Is economic recovery around the corner, as promised by the leaders of the G8, the group of the world's richest countries that held their annual meeting in Evian, France last week? Many economic stars are indeed aligned for recovery, both in the US and in Europe.
Oil prices are coming down from their highs during the Iraq war and, under plausible scenarios, may be heading for a greater fall. Investors all over the world are emerging from their Brazil-Enron-Iraq jitters. The risk premium is falling, pushing stock prices higher and lowering yields on long-term bonds.
Moreover, the overhang of excess capital that accumulated during the crazy high-tech boom of the 1990's has now been mostly worked out.
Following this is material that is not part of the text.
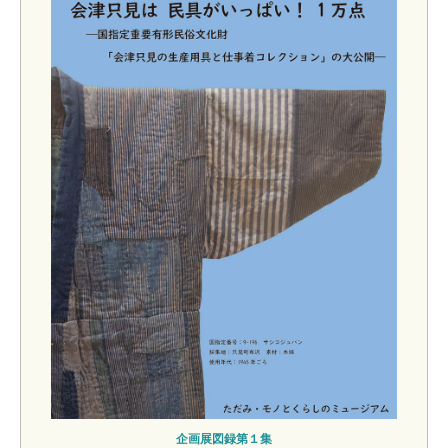
企画展図録第１集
Investment rates have been low for three years in a row. Now only a few sectors suffer from excess capital accumulation. Firms are ready to invest again.
All good news. But there, alas, the similarities between Europe and America end. Monetary and fiscal policy are working at full throttle in the US, but are muzzled in Europe.
In the US, Federal Reserve Chairman Alan Greenspan did his job in 2001 and last year, aggressively cutting interest rates. When monetary policy could not do much more, the George W. Bush administration took up the charge -- and with relish.
The US budget has gone from a surplus of 1.4 percent of GDP in 2000 to a forecast deficit of 4.6 percent this year, a 6 percent swing -- of which about 5 percent is due to changes in policy rather than the weak economy. This may be fiscally irresponsible (together with the tax cuts put in place for the future, it surely is irresponsible), but in the short run, it provides an enormous boost to demand.
In Europe, however, the European Central Bank has been far more careful. True, as a new institution it has had to establish its credibility, but the result is a smaller, slower decrease in interest rates.
Fiscal policy in Europe is constrained by the Stability and Growth Pact. The budget for the euro area has gone from a surplus of 0.1 percent in 2000 to a forecast deficit of 2.4 percent for this year, nearly all of it due to the weak economy, not to changes in fiscal policy. Governments tinker at the margin, cheating a bit, and get reprimanded by the European Commission in Brussels.
In the best of scenarios, what will happen is likely to fall short of the major short-run fiscal expansion Europe needs. This would require Europe's governments to increase their deficits in the short run, while improving the long-run outlook through serious pension reform. Some governments -- most notably France and Germany -- are trying to do the second. They should feel freer to do the first.
America and Europe are not only following divergent economic policies, but their currencies are also diverging because the world is going through a major exchange-rate realignment. The dollar is depreciating, while the euro is appreciating mightily.
There is a deep and sad irony to the current depreciation of the dollar. The depreciation is the price America must pay for past sins -- i.e., a huge current-account deficit that foreign investors are no longer willing to finance, at least not at the size of 4 percent or more of US GDP. The irony is that this dollar adjustment is unambiguously good news for the US, and unambiguously bad news for Europe:
For the US, the dollar's fall means a boost to exports, and a further increase in demand, a further push for recovery. It also means a bit more inflation, but in today's world, a bit more inflation is good, not bad.
For Europe, the rising euro means lower competitiveness and further economic contraction. The effects are far from negligible: The best estimates are that a 10 percent appreciation of the euro will bring a decrease in demand and output of 0.6 percent of GDP in the euro area.
So far, the euro's appreciation is close to 30 percent from the lows of two years ago, and there is every reason to believe that even more strengthening is to come. The euro is the only currency against which the dollar can depreciate. (The last thing Japan needs is an appreciation of the yen.) It will take more than what we have seen so far to return the US current-account deficit to reasonable proportions.
With contraction and euro appreciation comes the specter of falling prices, with which Europe is already flirting. The euro's appreciation may well be the tipping factor that triggers deflation. As the now 10-year-old Japanese slump tells us, once deflation and contraction have established themselves, standard policies stop working. Europe does not want to find itself in this position.
So, the G8 leaders are half right. Between falling oil prices, aggressive fiscal and monetary policies, and the dollar's depreciation, it is hard to see what stands in the way of a strong recovery in the US. But this does not translate into recovery in Europe.
In Europe, monetary caution, self-imposed fiscal constraints and the euro's appreciation all lead to clear dangers: deflation and a prolonged slump. This is not preordained; many fundamentals in Europe are right, and a simple change in mood may spur recovery. But this is the time for strong contingency plans. Sadly, I do not see them being prepared.
Olivier Blanchard is chairman of the department of economics at MIT.